§ Instructions for the task
Pick out each line of the records in which the word "Chapter" appears.

(Items listed in a dataset)
====

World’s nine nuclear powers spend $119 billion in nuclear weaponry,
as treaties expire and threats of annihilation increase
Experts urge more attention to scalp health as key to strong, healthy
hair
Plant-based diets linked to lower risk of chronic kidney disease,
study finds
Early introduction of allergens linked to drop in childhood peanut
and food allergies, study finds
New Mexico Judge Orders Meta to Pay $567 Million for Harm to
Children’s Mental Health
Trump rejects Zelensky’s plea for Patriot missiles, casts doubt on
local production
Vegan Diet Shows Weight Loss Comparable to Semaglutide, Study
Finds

====

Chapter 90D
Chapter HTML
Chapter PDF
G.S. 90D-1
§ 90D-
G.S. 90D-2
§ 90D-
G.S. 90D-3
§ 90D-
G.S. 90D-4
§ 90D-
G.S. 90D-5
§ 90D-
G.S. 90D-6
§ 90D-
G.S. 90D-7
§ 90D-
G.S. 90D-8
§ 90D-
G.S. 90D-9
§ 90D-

====

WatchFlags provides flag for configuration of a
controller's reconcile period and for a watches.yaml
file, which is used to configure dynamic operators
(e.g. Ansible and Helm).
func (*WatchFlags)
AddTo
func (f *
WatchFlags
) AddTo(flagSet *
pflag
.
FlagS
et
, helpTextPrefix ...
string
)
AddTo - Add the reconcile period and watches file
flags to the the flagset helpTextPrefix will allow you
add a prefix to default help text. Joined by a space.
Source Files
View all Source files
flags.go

====

§ The completed task
Chapter 90D
Chapter HTML
Chapter PDF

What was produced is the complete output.